Saturday 22 December 2018

An old boardgame ... Armada.

The local 2nd hand shop is right across the local bakery, so every time I stop to buy fresh bread or pastries, I always pop in to check if there's anything useful for my wargaming habits.

So this is the latest acquisition (price: 2.5 Euro). A naval boardgame published in the late sixties called Armada. This is the Dutch version, hence the reference to the Zilvervloot (aka the Spanish Treasure Fleet).



The game itself is rather simple: each player has a number of ships, and you have to move them along the grid (the grid looks triangular, but since you move on vertices, it really is a hexagonal grid) to reach a destination port as soon as possible. Since players move ships in opposing directions across the board, you can also shoot at each other, taking out the enemy ships. As can be expected, the game has nothing to do with the actual history of the Spanish treasure fleet ... the theme is simply pasted on. Nothing new there, as we see this in many modern boardgames as well :-)

I doubt that I will ever the play game (the plastic model ships are nice though ... I can repaint them and use them in a proper naval game), but I was surprised to see a very nice mechanic for determining speeds of the ships relative to the wind direction.

In the middle of the game board there is a large plastic island containing a "compass" marker.
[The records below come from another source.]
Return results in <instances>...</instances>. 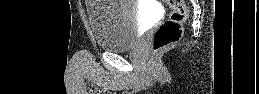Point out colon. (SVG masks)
<instances>
[{"label":"colon","mask_w":259,"mask_h":94,"mask_svg":"<svg viewBox=\"0 0 259 94\" xmlns=\"http://www.w3.org/2000/svg\"><path fill=\"white\" fill-rule=\"evenodd\" d=\"M170 8L168 19L153 35V52L158 53L176 43L182 36L183 24L188 18V10L183 0H166Z\"/></svg>","instance_id":"1"}]
</instances>
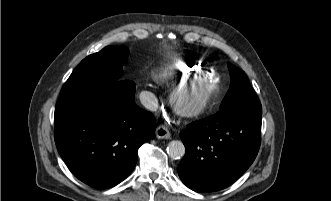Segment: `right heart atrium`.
<instances>
[{
  "mask_svg": "<svg viewBox=\"0 0 331 201\" xmlns=\"http://www.w3.org/2000/svg\"><path fill=\"white\" fill-rule=\"evenodd\" d=\"M157 94V91L155 89V87L148 85L146 87H144V89H142L140 96L142 98V100L149 102L151 100H153V98H155Z\"/></svg>",
  "mask_w": 331,
  "mask_h": 201,
  "instance_id": "right-heart-atrium-1",
  "label": "right heart atrium"
}]
</instances>
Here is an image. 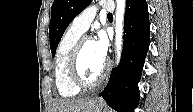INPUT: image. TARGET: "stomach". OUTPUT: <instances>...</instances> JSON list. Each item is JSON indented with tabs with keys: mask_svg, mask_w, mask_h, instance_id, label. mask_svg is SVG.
<instances>
[{
	"mask_svg": "<svg viewBox=\"0 0 193 112\" xmlns=\"http://www.w3.org/2000/svg\"><path fill=\"white\" fill-rule=\"evenodd\" d=\"M103 110V104L100 101L95 100L92 105L91 112H102Z\"/></svg>",
	"mask_w": 193,
	"mask_h": 112,
	"instance_id": "1",
	"label": "stomach"
}]
</instances>
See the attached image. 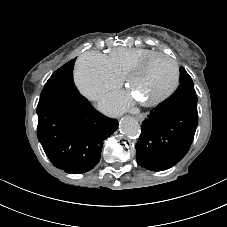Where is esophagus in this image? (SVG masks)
<instances>
[{
	"label": "esophagus",
	"mask_w": 227,
	"mask_h": 227,
	"mask_svg": "<svg viewBox=\"0 0 227 227\" xmlns=\"http://www.w3.org/2000/svg\"><path fill=\"white\" fill-rule=\"evenodd\" d=\"M146 115L144 113H139L136 115V118L142 122L145 119Z\"/></svg>",
	"instance_id": "esophagus-1"
}]
</instances>
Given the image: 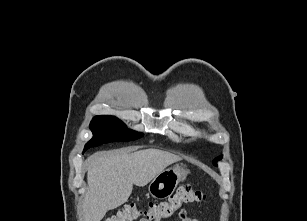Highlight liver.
<instances>
[{
	"mask_svg": "<svg viewBox=\"0 0 307 221\" xmlns=\"http://www.w3.org/2000/svg\"><path fill=\"white\" fill-rule=\"evenodd\" d=\"M180 160V157L158 149L93 154L88 159L84 221H101L108 210L127 202L133 184L147 185L167 166Z\"/></svg>",
	"mask_w": 307,
	"mask_h": 221,
	"instance_id": "1",
	"label": "liver"
}]
</instances>
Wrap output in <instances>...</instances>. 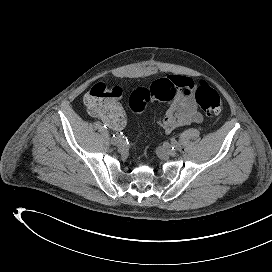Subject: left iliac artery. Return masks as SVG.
I'll return each mask as SVG.
<instances>
[{"label":"left iliac artery","instance_id":"left-iliac-artery-1","mask_svg":"<svg viewBox=\"0 0 272 272\" xmlns=\"http://www.w3.org/2000/svg\"><path fill=\"white\" fill-rule=\"evenodd\" d=\"M171 144H172V149L174 150H180V145L179 143L175 140V138L171 139Z\"/></svg>","mask_w":272,"mask_h":272}]
</instances>
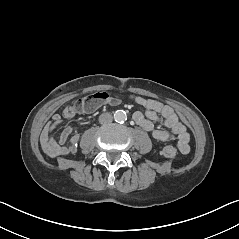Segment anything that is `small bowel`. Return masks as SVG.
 I'll return each instance as SVG.
<instances>
[{
  "label": "small bowel",
  "instance_id": "c3829d8e",
  "mask_svg": "<svg viewBox=\"0 0 239 239\" xmlns=\"http://www.w3.org/2000/svg\"><path fill=\"white\" fill-rule=\"evenodd\" d=\"M135 102L144 107L145 112H135L133 115L134 122L143 130L152 134L153 138L159 141L175 140L178 150L187 154L190 150V136L186 126L169 105H165L160 101L138 96ZM93 109H82L81 112H90ZM69 114L68 107L65 108L63 115L55 114L52 119L45 125L41 133V146L44 152L54 158L74 153L79 141V135L74 133L76 128L72 126L66 127L60 135L59 140H55L53 136L54 129L60 125L65 118L73 117ZM155 122L162 123L167 130L159 129L155 126Z\"/></svg>",
  "mask_w": 239,
  "mask_h": 239
}]
</instances>
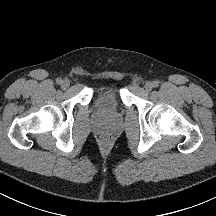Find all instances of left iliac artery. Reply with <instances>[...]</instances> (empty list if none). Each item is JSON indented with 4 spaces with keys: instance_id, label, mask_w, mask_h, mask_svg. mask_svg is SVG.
I'll list each match as a JSON object with an SVG mask.
<instances>
[{
    "instance_id": "obj_1",
    "label": "left iliac artery",
    "mask_w": 216,
    "mask_h": 216,
    "mask_svg": "<svg viewBox=\"0 0 216 216\" xmlns=\"http://www.w3.org/2000/svg\"><path fill=\"white\" fill-rule=\"evenodd\" d=\"M158 85H159V81H157V80H156V81H153V86H154V87H158Z\"/></svg>"
}]
</instances>
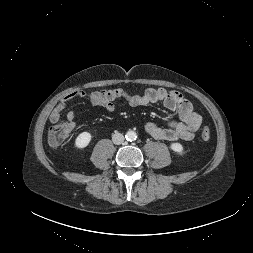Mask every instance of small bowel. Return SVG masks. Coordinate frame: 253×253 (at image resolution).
<instances>
[{"instance_id": "small-bowel-1", "label": "small bowel", "mask_w": 253, "mask_h": 253, "mask_svg": "<svg viewBox=\"0 0 253 253\" xmlns=\"http://www.w3.org/2000/svg\"><path fill=\"white\" fill-rule=\"evenodd\" d=\"M75 98H86L94 107H101L108 112L115 110L114 102L122 99L132 107L148 104H162L166 109L177 112L179 121L169 120L165 126L152 121L143 125L146 134L165 141H190L202 124V117L193 110V106L181 92L165 88H148L141 94H130L121 88L86 92L78 89L65 95L50 114V122L55 124L60 120L62 112L69 101ZM75 112L67 113L68 123L74 128Z\"/></svg>"}]
</instances>
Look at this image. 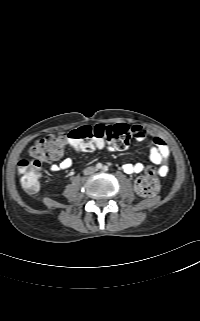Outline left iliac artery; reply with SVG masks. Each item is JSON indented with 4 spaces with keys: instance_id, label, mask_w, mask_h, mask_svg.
<instances>
[{
    "instance_id": "1",
    "label": "left iliac artery",
    "mask_w": 200,
    "mask_h": 321,
    "mask_svg": "<svg viewBox=\"0 0 200 321\" xmlns=\"http://www.w3.org/2000/svg\"><path fill=\"white\" fill-rule=\"evenodd\" d=\"M103 170H104V171H107V170H108V166H104V167H103Z\"/></svg>"
}]
</instances>
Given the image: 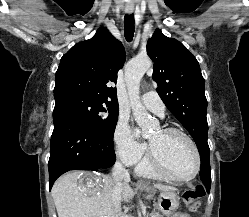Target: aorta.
I'll use <instances>...</instances> for the list:
<instances>
[{
  "label": "aorta",
  "mask_w": 249,
  "mask_h": 217,
  "mask_svg": "<svg viewBox=\"0 0 249 217\" xmlns=\"http://www.w3.org/2000/svg\"><path fill=\"white\" fill-rule=\"evenodd\" d=\"M151 66L152 62L148 57H137L131 60L125 69L133 115L143 131H147L155 125V121L150 118L145 107L139 102L140 81Z\"/></svg>",
  "instance_id": "762f6f07"
}]
</instances>
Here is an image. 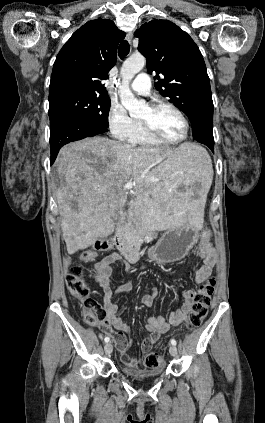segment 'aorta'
<instances>
[{"label": "aorta", "instance_id": "aorta-1", "mask_svg": "<svg viewBox=\"0 0 265 423\" xmlns=\"http://www.w3.org/2000/svg\"><path fill=\"white\" fill-rule=\"evenodd\" d=\"M145 58L138 54L130 56L121 67L122 85L120 86V96L122 105L128 110L131 116L141 113L146 104L143 100H138L129 88V84L134 76L145 66Z\"/></svg>", "mask_w": 265, "mask_h": 423}]
</instances>
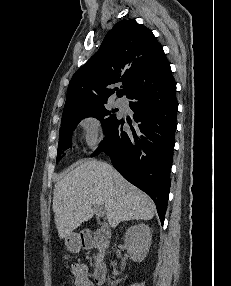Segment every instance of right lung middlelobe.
<instances>
[{"mask_svg":"<svg viewBox=\"0 0 231 286\" xmlns=\"http://www.w3.org/2000/svg\"><path fill=\"white\" fill-rule=\"evenodd\" d=\"M106 103V102H105ZM114 112V111H113ZM92 116L101 120L104 126V133H106L113 123L117 120L116 115L112 114L104 107V103L85 108L68 115L62 116L61 129L58 144V156L56 161H59L61 150L71 146L72 131L76 128L77 124L82 118Z\"/></svg>","mask_w":231,"mask_h":286,"instance_id":"1","label":"right lung middle lobe"}]
</instances>
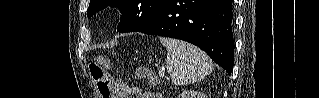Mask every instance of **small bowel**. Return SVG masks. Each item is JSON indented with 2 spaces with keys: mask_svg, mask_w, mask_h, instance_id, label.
Returning a JSON list of instances; mask_svg holds the SVG:
<instances>
[{
  "mask_svg": "<svg viewBox=\"0 0 319 98\" xmlns=\"http://www.w3.org/2000/svg\"><path fill=\"white\" fill-rule=\"evenodd\" d=\"M112 84L114 96L113 98H127L130 94L135 95L136 98H161L159 95L151 91H142L138 87H132L122 80L110 79Z\"/></svg>",
  "mask_w": 319,
  "mask_h": 98,
  "instance_id": "c3829d8e",
  "label": "small bowel"
}]
</instances>
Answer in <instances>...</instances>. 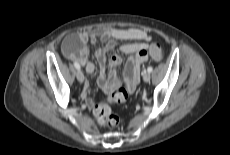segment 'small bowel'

There are 6 wind directions (determined by a die roll each turn). The nice bit is that the movement distances are indicated on the rotating compass marker, such that you can immediately read off the movement distances relative to the wind direction. When the wind direction changes and the compass is rotated, these indicated movement distance rotate along as well, and so you never have to "compute" your relative bearing to the wind direction.

The picture below illustrates the idea. The wind direction is direction 3, and you can immediately see that when your ship moves on the grid in direction 5, you get to move a distance of 3 or 1 (2 distances, since merchants and warships move at different rates). Direction 6 does not allow movement at all (0 and 0).


There is a blue and a yellow compass as well, for different wind strengths. The numbers are slightly different, but I didn't check them out whether they all make "sense".



The entire mechanic looks very nice. You can of course do all this using tables and modifiers as well (as you would expect in a proper naval wargame), but having 3 different dials for wind strength, and having movement speeds on the dials such that they are always relative to the wind, struck me as a very clever idea.